I have been working a lot with elasticsearch. I have a huge issue with trying to expand my container HDD space. I want to shift my volumes to an External HDD (NTFS or otherwise), but it seems that when I use docker-compose for something like:
volumes:
- /Volumes/Elements/volume_folder/data03:/usr/share/elasticsearch/data
It seems that it doesn't have write permissions. I confirmed it on Windows and Mac that this is the case, but I figured this is actually a common issue massively overcome with docker already. I have been looking but unable to do this.
How is this done? I have Mounted (internal) Drives on my Windows 10 Machine I wanted to set up to store this data, as well as multiple External HDD I wanted to do the same.
I notice that I as the current user always have the r/w/e privileges to the Devices, so I was thinking that there was a way to have docker run as the current user for the purposes of determining Drive privileges?
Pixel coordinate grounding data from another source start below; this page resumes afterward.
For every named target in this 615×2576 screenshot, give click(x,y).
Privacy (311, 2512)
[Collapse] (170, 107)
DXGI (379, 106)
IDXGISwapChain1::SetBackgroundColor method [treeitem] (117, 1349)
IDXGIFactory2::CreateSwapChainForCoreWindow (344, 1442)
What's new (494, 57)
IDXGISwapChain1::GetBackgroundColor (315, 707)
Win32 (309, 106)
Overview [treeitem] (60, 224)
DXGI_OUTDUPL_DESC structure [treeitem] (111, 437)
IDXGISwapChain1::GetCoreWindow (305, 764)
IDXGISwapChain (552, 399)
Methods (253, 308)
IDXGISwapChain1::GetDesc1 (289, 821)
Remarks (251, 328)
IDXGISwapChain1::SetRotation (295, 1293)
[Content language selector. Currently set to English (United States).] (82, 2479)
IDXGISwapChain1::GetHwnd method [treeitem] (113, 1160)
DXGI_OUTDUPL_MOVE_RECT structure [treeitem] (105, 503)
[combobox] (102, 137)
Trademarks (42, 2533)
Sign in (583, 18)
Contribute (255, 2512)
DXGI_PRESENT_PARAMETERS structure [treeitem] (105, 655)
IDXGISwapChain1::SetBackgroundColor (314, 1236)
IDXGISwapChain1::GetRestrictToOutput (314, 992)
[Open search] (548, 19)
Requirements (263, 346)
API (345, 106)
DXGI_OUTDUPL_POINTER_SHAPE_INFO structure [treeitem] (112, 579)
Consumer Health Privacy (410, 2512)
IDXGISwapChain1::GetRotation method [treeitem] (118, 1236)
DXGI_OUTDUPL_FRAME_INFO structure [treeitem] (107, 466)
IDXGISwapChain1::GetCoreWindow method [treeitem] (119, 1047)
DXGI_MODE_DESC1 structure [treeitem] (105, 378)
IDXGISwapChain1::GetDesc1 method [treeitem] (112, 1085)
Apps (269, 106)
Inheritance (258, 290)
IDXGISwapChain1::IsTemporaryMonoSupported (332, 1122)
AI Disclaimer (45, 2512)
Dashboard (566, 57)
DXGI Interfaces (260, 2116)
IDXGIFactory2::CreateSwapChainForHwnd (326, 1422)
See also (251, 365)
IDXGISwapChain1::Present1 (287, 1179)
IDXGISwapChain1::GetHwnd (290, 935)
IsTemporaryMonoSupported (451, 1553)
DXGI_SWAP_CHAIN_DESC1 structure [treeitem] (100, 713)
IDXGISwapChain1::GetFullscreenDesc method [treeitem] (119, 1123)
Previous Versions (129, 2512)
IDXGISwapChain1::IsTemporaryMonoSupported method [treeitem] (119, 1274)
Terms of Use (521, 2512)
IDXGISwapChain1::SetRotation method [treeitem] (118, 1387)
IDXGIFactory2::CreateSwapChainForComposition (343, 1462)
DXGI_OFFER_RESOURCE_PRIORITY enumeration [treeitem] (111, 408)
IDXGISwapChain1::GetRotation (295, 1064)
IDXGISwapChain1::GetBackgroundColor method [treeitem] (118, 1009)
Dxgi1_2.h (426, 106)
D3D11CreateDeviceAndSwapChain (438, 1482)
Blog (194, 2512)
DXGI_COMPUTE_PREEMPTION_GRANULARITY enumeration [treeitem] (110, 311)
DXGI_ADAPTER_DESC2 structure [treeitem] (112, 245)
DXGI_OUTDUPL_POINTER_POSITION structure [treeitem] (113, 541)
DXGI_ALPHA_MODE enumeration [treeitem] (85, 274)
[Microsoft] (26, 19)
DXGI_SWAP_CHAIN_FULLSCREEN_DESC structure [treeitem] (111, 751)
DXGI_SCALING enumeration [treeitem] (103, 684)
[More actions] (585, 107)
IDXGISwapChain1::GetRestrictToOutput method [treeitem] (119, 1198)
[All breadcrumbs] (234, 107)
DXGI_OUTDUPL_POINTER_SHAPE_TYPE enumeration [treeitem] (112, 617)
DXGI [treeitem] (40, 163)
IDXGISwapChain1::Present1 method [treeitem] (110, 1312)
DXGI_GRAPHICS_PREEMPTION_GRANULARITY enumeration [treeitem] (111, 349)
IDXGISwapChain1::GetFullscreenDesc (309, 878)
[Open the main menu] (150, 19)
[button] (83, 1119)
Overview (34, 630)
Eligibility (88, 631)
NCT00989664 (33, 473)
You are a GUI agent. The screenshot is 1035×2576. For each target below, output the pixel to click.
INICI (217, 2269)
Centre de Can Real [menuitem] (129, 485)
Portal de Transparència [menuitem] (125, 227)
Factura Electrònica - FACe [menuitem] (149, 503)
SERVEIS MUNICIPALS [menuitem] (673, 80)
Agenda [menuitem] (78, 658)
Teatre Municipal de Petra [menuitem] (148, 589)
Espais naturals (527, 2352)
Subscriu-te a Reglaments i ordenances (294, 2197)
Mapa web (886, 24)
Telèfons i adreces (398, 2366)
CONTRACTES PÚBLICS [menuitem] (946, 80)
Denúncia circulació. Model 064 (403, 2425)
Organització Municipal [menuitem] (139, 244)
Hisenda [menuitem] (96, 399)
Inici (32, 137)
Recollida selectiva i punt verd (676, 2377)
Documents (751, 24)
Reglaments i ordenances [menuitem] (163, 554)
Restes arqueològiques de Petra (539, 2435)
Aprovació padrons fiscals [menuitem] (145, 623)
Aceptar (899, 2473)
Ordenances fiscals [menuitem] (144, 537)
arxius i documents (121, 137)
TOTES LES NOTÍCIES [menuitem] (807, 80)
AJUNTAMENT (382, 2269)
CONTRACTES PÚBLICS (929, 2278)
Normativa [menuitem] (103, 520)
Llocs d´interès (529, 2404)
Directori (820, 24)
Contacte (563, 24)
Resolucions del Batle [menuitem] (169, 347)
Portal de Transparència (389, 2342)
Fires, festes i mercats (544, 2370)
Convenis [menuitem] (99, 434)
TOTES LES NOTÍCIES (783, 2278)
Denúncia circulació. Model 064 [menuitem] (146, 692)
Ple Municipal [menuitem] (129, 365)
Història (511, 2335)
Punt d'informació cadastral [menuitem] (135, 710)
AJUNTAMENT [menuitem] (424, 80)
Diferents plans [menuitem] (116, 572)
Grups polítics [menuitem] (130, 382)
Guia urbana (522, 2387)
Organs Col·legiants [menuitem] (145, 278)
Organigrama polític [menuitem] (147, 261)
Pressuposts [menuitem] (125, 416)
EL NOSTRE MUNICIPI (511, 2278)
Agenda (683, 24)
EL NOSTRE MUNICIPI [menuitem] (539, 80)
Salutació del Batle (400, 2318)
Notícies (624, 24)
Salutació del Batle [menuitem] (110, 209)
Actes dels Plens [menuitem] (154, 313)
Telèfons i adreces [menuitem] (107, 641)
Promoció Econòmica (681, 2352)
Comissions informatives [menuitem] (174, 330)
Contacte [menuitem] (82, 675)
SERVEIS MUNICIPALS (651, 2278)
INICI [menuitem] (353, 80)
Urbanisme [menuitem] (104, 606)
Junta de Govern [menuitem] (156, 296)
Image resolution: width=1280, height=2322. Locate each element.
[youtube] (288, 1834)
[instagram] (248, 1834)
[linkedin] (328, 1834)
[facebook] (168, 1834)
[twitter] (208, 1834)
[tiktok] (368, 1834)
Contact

The current issue is that a container falls outside the scope of the current user, and it seems that the external is something akin to 775.
Can someone assist with this? I was looking on stackoverflow and all the mounts were based on the host machine, but NOT a different drive like this. I can easily set a volume anywhere on the machine but when it comes to External HDD or H:/ or I:/, it seems to be a different story.
I was looking at this Stackoverflow question: Docker volume on external hard drive and I was looking into seeing what I can do. When I looked at preferences, I saw that /Volumes was shared. When I did docker-compose up
it says that the system is readonly. (Like previously stated). It is 755. Is there a way to run docker compose as a particular user?
Edit: I was noticing that docker-compose allows a user option, and since I saw that the mounted HDD is owned by me. I said create, maybe i can pass my user into each container and it will access it correctly. I saw this article stating i could do this: https://medium.com/redbubble/running-a-docker-container-as-a-non-root-user-7d2e00f8ee15
I added user to each service, like this: user: ${CURRENT_UID}
and then in the CLI, i put a couple different options:
CURRENT_UID="$(whoami)" docker-compose up
CURRENT_UID="$(id -u):$(id -g)" docker-compose up
The top one failed because the user was not in passwd, but the bottom one gave me a "permissions denied" error. I was thinking it might have worked, but didnt.